Taking only the lines of the data below from the line with "須維護一個真相來源。但這就是未來通常開始的樣子。" to the line with "повреждений, а также", ends included, write them out exactly and without pictures.

--- Input data Enclosed Below ---

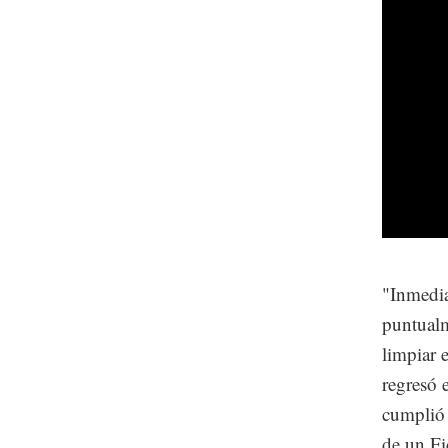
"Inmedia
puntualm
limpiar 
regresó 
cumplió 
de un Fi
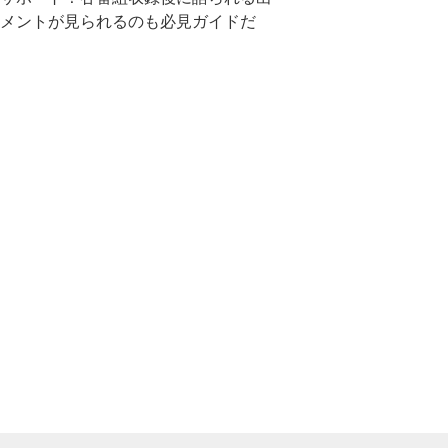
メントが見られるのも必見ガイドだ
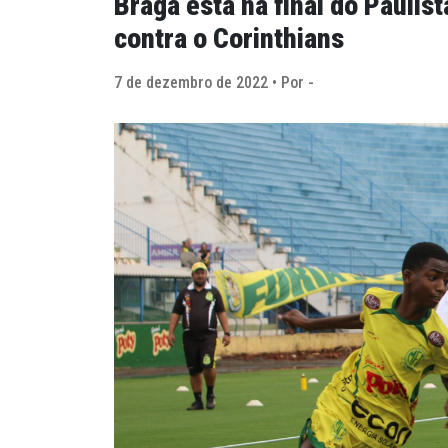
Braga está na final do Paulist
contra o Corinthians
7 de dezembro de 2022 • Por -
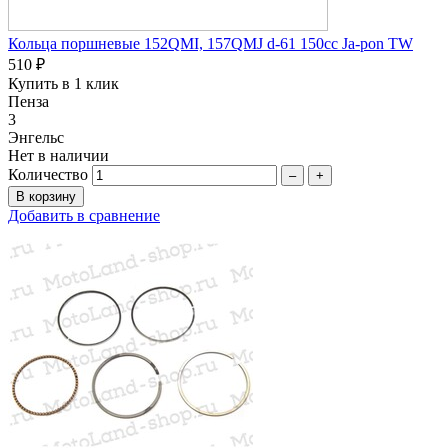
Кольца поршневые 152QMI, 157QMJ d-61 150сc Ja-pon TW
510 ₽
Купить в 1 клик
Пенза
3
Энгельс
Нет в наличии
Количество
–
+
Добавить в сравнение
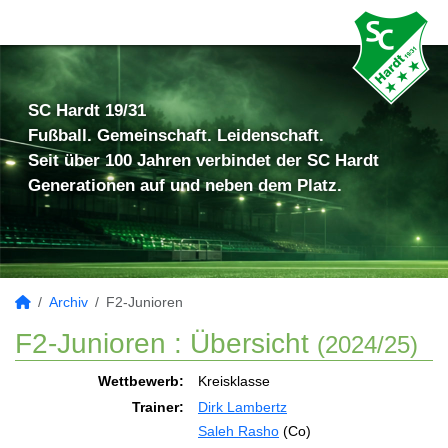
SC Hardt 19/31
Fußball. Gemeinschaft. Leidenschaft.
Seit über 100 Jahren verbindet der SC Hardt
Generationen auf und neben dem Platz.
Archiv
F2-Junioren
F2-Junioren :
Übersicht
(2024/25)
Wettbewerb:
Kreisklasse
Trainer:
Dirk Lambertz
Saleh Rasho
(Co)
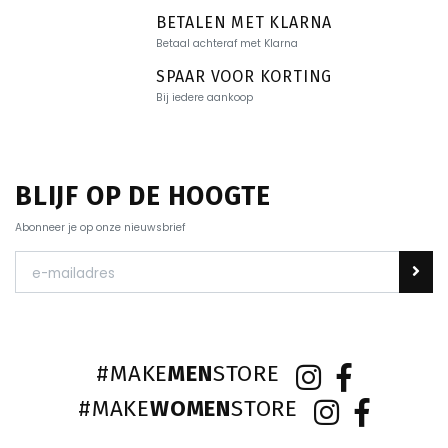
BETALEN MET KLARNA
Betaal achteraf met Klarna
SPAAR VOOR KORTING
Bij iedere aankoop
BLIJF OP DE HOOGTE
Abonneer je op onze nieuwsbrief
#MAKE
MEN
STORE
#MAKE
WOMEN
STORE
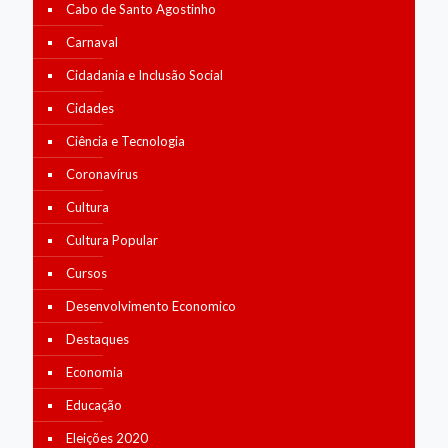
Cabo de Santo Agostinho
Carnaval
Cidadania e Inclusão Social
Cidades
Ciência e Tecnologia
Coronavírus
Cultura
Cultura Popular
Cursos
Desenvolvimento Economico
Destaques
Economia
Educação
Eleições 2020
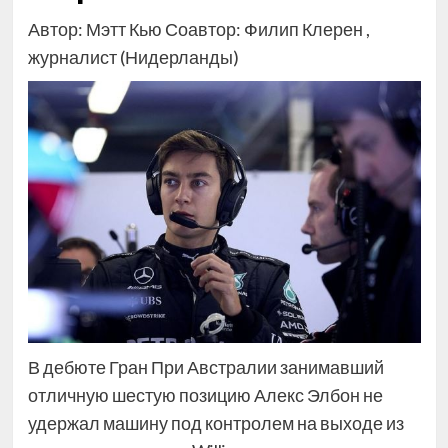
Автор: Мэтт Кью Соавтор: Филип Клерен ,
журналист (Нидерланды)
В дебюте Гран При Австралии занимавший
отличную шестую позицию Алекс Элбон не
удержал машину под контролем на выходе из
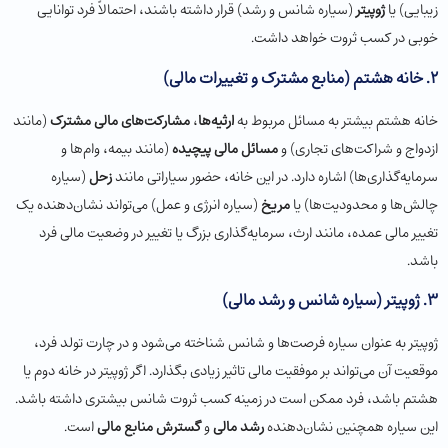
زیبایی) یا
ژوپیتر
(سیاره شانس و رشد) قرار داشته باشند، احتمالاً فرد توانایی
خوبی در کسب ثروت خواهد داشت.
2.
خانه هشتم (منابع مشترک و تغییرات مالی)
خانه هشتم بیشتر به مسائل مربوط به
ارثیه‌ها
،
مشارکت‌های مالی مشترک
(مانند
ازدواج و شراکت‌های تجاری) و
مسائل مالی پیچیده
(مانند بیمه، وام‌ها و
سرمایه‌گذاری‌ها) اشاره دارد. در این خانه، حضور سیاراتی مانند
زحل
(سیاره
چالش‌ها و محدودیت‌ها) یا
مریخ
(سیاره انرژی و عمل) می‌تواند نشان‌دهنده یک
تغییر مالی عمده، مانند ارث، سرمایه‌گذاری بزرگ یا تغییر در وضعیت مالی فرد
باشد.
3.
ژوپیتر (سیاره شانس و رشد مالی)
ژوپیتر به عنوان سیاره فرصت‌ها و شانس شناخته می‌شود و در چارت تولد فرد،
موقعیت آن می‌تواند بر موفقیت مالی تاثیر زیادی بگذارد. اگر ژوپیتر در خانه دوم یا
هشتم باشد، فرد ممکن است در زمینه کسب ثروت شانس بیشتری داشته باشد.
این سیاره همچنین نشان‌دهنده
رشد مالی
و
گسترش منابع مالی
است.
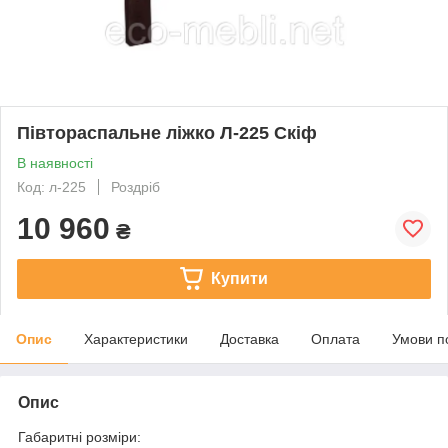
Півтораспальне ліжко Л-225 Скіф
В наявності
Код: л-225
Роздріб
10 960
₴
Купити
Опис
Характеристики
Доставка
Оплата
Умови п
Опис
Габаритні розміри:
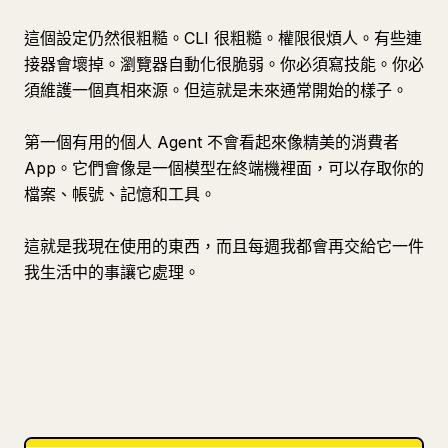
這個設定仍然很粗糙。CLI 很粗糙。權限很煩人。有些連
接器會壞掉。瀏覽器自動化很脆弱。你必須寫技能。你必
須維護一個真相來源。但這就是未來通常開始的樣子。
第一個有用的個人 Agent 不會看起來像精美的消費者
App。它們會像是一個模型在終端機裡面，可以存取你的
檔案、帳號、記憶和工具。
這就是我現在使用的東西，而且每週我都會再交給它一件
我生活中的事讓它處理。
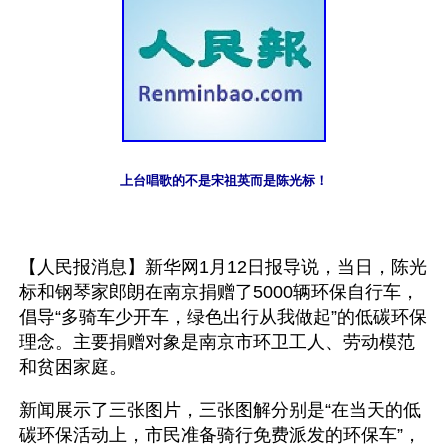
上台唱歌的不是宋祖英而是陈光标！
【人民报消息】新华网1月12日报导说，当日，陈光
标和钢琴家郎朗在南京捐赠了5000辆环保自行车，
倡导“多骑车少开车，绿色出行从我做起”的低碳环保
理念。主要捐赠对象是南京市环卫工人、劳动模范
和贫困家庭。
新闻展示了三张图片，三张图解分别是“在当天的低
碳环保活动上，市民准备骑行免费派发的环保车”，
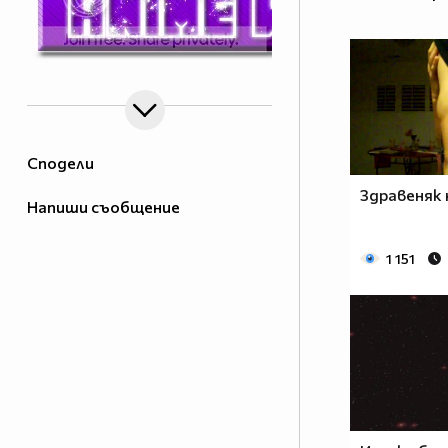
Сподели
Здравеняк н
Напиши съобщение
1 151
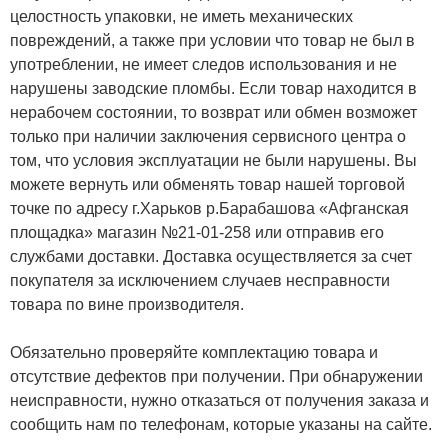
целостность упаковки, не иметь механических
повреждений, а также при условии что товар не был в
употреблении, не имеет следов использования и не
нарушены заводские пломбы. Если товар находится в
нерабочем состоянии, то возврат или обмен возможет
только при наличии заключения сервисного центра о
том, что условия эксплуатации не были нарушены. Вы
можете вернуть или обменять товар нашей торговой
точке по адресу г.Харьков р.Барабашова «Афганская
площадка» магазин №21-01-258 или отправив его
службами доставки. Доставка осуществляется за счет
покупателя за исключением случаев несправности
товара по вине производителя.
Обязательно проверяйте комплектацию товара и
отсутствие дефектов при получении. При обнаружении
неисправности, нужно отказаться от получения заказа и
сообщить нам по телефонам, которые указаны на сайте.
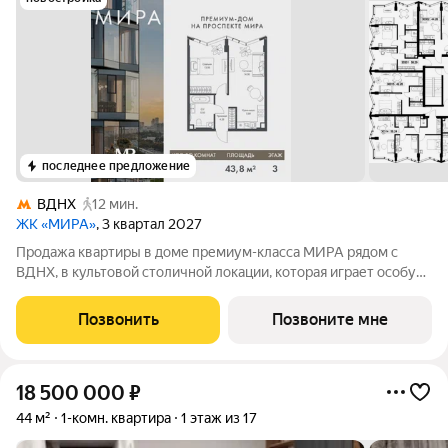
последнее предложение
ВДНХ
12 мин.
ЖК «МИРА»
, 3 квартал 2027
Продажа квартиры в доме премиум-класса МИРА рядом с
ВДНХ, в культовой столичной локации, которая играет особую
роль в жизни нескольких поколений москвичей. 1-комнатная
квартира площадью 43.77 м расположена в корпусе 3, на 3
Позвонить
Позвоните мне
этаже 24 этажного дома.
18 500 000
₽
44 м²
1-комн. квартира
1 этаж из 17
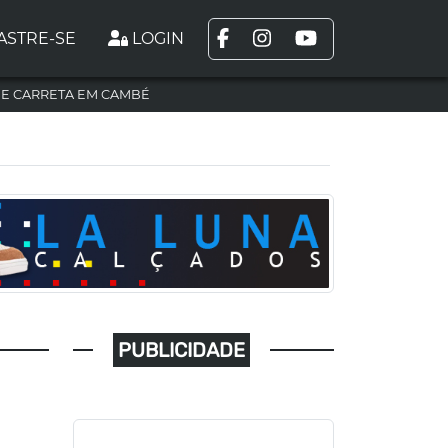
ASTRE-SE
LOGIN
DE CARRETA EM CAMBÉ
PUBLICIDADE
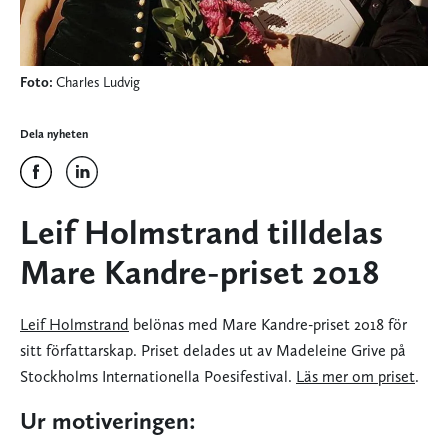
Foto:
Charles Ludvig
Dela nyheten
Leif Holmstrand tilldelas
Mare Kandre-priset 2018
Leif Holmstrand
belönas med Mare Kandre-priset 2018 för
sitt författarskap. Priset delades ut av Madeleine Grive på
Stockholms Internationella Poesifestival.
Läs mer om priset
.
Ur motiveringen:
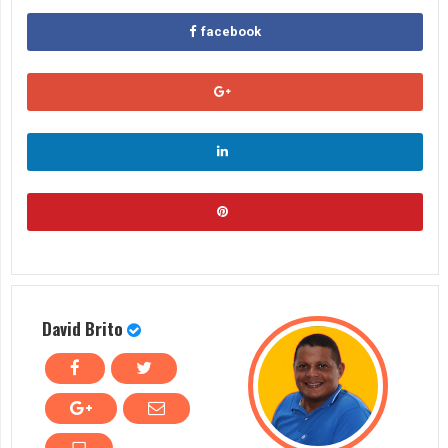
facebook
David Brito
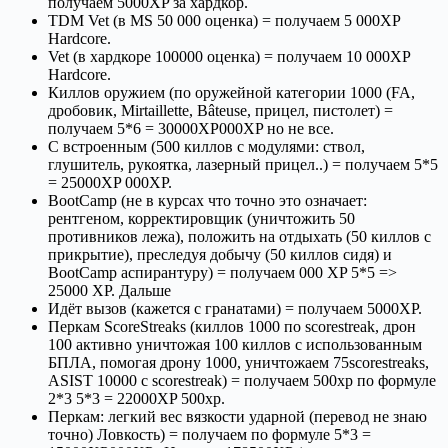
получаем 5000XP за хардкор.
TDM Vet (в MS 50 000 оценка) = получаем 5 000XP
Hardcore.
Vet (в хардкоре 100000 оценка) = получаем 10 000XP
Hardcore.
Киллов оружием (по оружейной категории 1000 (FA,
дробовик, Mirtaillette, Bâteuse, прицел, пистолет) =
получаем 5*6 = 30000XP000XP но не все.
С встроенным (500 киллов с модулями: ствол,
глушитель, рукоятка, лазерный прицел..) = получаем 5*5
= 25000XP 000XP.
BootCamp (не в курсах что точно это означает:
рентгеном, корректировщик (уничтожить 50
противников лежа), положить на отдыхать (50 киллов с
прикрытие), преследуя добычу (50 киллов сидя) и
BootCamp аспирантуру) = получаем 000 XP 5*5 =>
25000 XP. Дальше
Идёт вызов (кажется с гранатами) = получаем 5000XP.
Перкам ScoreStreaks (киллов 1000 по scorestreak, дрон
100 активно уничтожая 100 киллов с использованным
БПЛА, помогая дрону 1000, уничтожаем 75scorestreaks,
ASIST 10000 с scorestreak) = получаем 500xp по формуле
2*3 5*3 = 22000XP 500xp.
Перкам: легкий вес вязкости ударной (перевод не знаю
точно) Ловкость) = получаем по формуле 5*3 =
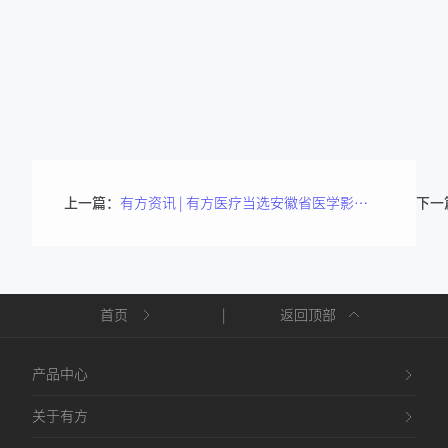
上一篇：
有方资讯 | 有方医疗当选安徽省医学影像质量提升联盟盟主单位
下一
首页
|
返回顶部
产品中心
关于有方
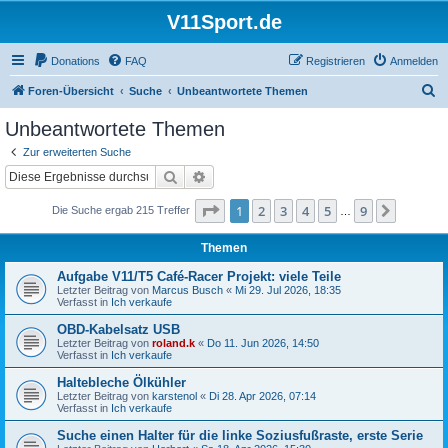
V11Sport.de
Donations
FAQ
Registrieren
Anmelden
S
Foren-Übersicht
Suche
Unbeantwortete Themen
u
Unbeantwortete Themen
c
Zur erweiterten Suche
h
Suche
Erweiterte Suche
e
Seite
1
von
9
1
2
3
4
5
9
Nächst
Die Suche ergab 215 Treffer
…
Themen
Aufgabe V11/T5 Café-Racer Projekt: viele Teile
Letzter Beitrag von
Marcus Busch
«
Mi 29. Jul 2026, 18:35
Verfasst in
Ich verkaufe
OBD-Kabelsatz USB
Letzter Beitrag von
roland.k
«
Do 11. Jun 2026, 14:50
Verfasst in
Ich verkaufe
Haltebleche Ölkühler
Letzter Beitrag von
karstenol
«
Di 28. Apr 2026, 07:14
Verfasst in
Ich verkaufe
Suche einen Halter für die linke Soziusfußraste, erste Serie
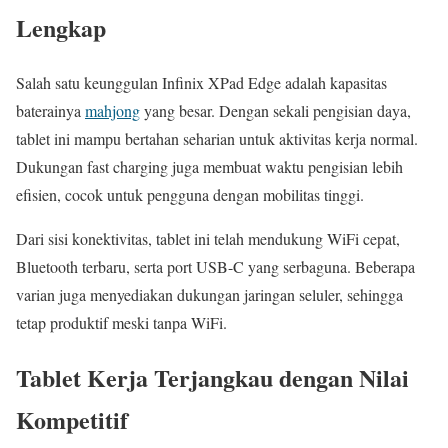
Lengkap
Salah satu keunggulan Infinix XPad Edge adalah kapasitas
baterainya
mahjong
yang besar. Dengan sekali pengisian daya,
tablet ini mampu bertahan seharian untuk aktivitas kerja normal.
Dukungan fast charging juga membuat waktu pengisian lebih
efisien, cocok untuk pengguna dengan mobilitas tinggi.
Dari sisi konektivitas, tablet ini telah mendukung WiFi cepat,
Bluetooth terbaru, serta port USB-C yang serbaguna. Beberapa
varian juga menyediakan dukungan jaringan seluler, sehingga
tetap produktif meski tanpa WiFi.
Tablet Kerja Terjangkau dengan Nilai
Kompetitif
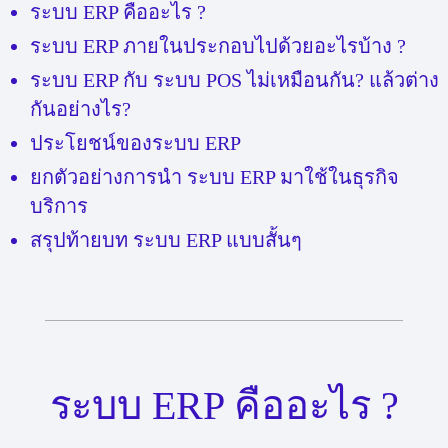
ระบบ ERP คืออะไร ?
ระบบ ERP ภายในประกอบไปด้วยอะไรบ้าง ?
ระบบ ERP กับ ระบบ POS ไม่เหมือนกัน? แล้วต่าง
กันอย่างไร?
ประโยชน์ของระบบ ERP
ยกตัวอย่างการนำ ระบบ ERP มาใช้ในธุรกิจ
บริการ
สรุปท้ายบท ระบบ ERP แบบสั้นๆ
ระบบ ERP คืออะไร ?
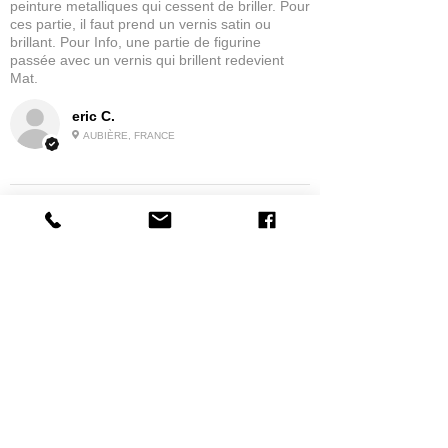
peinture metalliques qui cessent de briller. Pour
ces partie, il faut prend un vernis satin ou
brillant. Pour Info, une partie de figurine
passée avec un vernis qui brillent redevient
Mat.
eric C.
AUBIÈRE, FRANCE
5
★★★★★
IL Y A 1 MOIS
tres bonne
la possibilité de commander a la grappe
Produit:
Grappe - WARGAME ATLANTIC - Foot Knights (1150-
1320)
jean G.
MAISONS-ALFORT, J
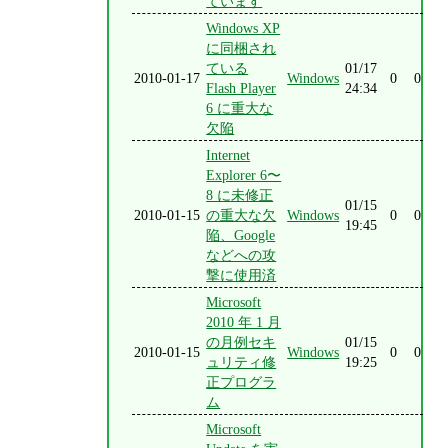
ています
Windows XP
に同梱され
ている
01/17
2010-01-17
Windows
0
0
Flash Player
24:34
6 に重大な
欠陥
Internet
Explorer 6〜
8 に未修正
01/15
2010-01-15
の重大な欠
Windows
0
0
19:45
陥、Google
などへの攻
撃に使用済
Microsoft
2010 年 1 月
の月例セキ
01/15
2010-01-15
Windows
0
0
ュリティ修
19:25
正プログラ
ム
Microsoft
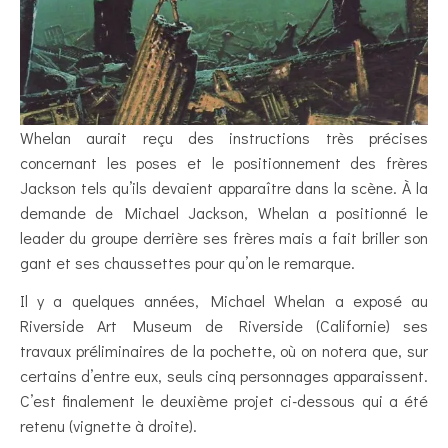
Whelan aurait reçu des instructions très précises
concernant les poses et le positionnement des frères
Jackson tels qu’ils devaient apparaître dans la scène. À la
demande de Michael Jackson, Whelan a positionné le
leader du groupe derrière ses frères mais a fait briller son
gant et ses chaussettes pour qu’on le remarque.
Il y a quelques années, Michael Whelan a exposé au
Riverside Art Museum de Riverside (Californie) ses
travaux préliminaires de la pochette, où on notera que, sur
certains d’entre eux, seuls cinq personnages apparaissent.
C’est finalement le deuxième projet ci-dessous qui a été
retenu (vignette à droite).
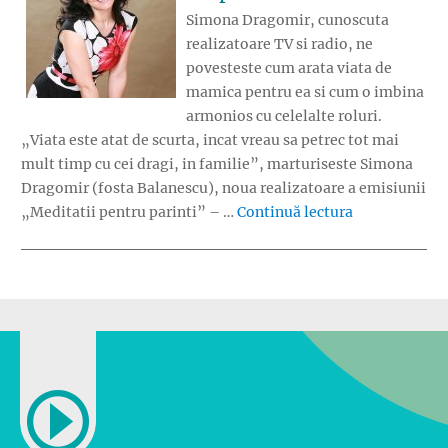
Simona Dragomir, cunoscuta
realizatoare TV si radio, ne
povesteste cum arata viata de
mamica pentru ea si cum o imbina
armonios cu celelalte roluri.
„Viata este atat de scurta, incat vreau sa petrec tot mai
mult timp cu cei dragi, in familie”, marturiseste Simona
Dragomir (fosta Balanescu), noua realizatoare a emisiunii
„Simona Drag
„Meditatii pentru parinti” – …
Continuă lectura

--- End of Enclosed Input data ---

◆ **Finished exercise**:
須維護一個真相來源。但這就是未來通常開始的樣子。
第一個有用的個人 Agent 不會看起來像精美的消費者
App。它們會像是一個模型在終端機裡面，可以存取你的
檔案、帳號、記憶和工具。
這就是我現在使用的東西，而且每週我都會再交給它一件
我生活中的事讓它處理。
上台唱歌的不是宋祖英而是陈光标！
【人民报消息】新华网1月12日报导说，当日，陈光
标和钢琴家郎朗在南京捐赠了5000辆环保自行车，
倡导“多骑车少开车，绿色出行从我做起”的低碳环保
理念。主要捐赠对象是南京市环卫工人、劳动模范
和贫困家庭。
新闻展示了三张图片，三张图解分别是“在当天的低
碳环保活动上，市民准备骑行免费派发的环保车”，
Сподели
Здравеняк н
Напиши съобщение
1 151
целостность упаковки, не иметь механических
повреждений, а также при условии что товар не был в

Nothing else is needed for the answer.